■ **Record excerpts**:
· · · · ·
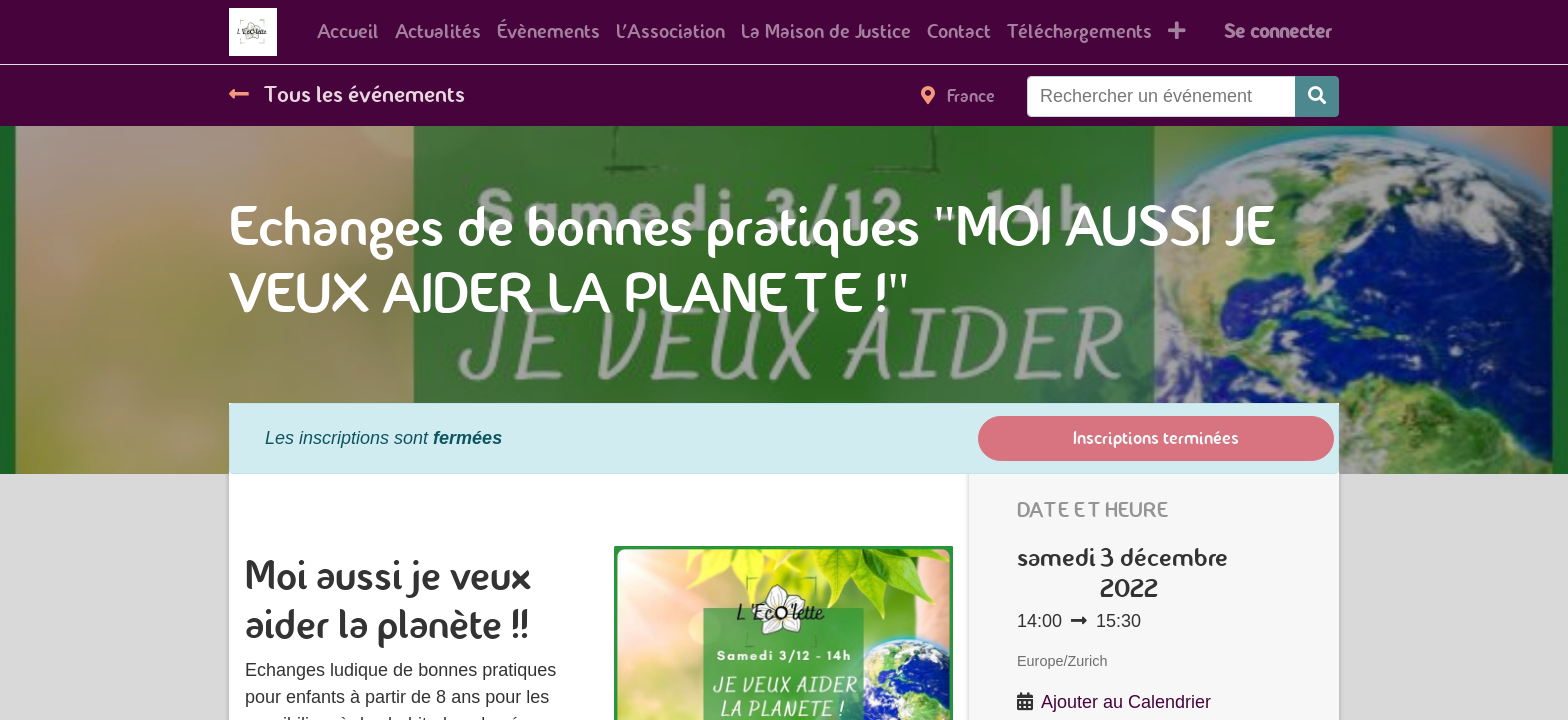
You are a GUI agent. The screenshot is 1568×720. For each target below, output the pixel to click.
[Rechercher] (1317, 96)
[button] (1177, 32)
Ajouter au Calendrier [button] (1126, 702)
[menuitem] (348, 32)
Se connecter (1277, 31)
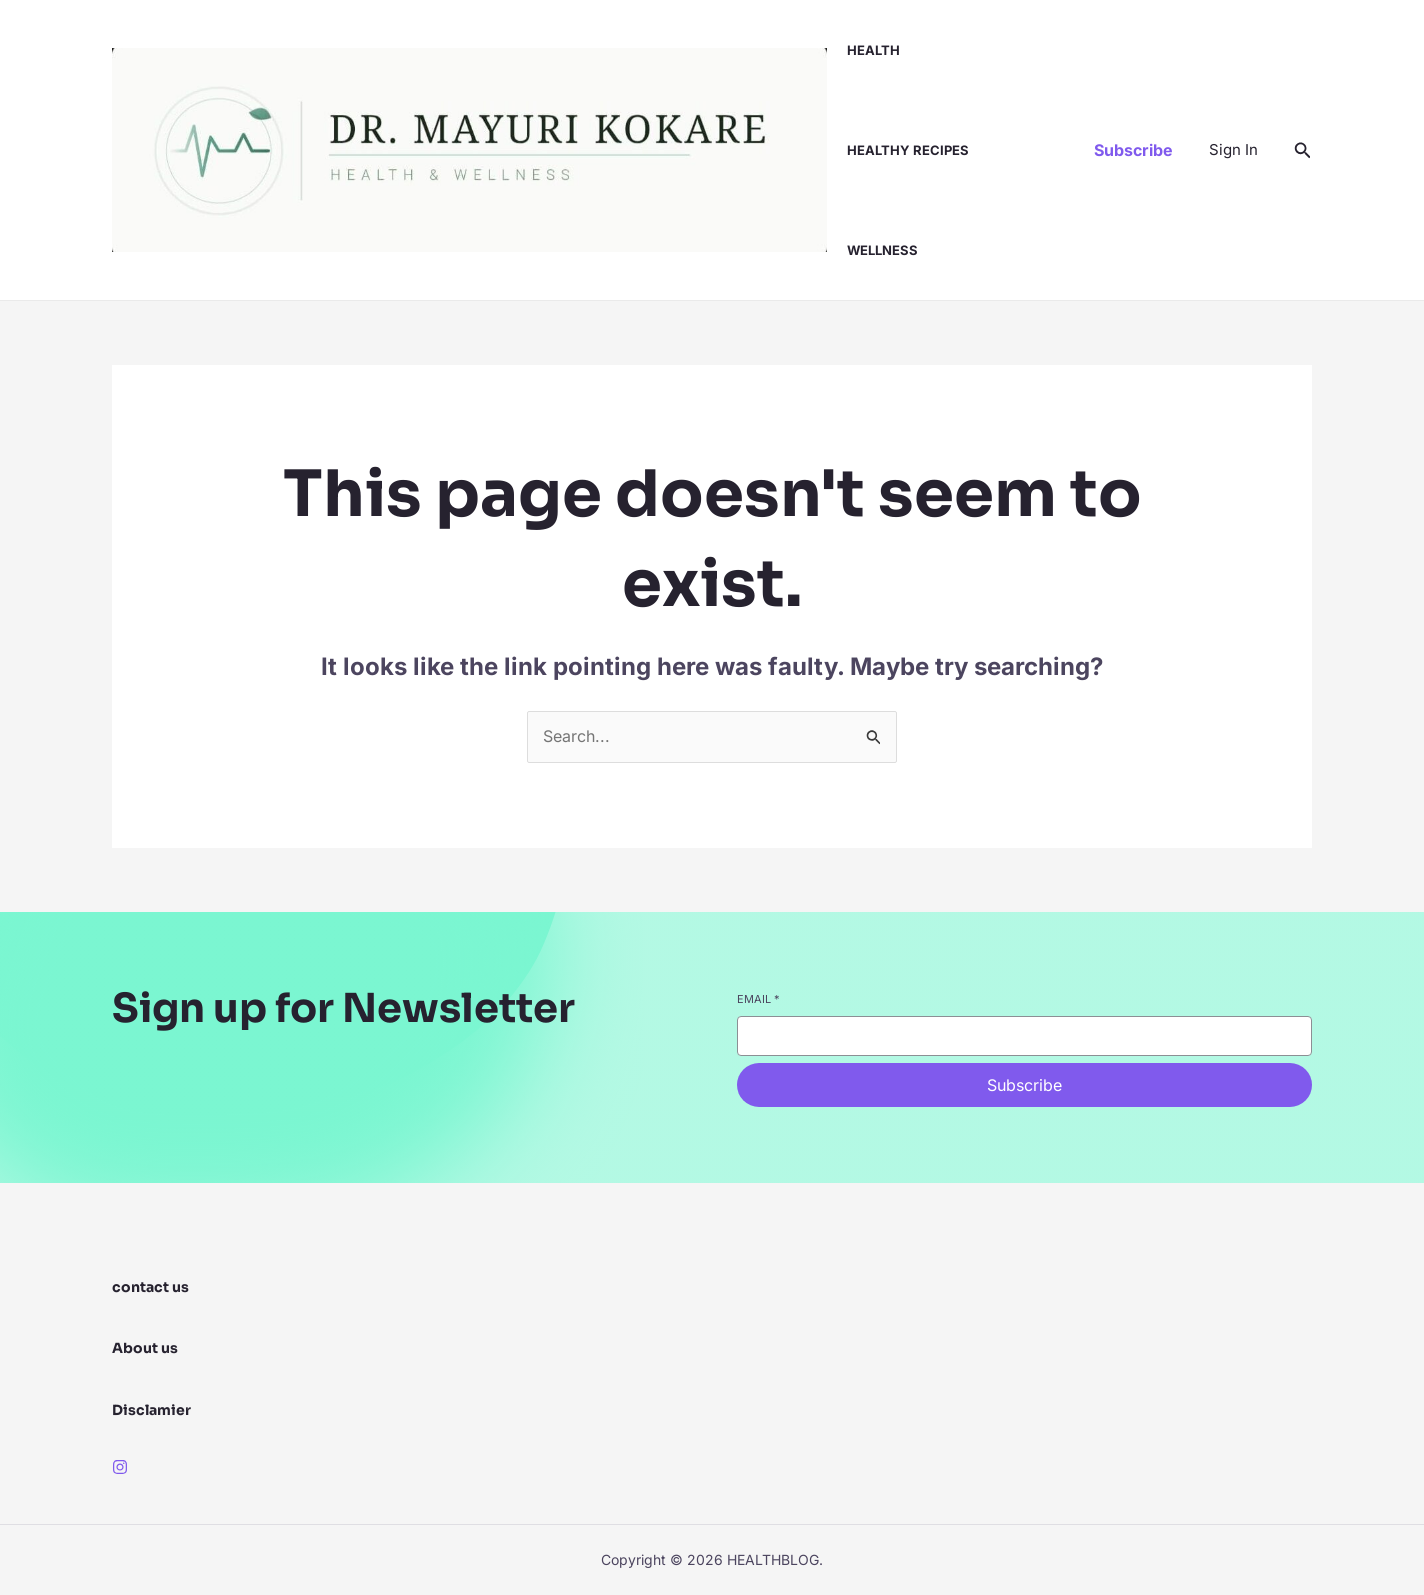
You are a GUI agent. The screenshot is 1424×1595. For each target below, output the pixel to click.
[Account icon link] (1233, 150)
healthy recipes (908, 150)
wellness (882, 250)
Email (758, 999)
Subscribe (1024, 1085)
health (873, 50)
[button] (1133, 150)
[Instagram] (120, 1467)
· · · · ·
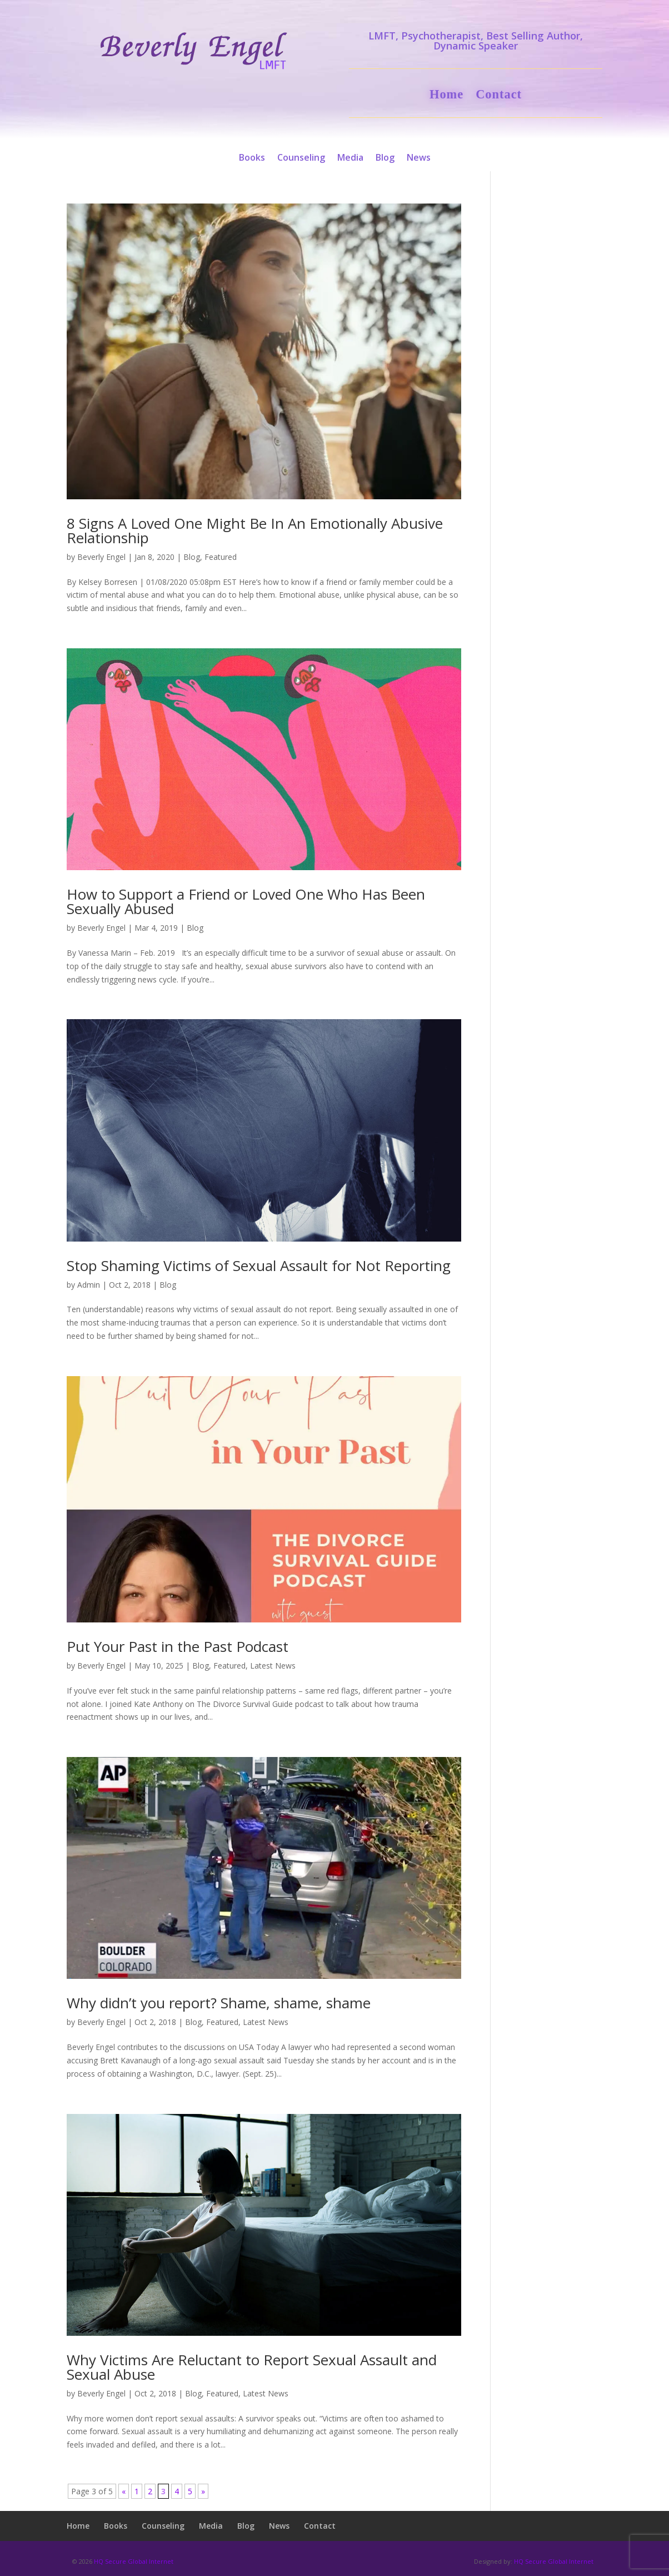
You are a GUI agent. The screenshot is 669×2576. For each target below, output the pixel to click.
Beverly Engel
· · · · ·
■ **Exercise brief**: Take the stretch of lines above from the one containing "[Account icon link] (1233, 150)" through the one containing "[Instagram] (120, 1467)" and repeat it exactly, adding no other line.

■ **Answer to this problem**:
[Account icon link] (1233, 150)
healthy recipes (908, 150)
wellness (882, 250)
Email (758, 999)
Subscribe (1024, 1085)
health (873, 50)
[button] (1133, 150)
[Instagram] (120, 1467)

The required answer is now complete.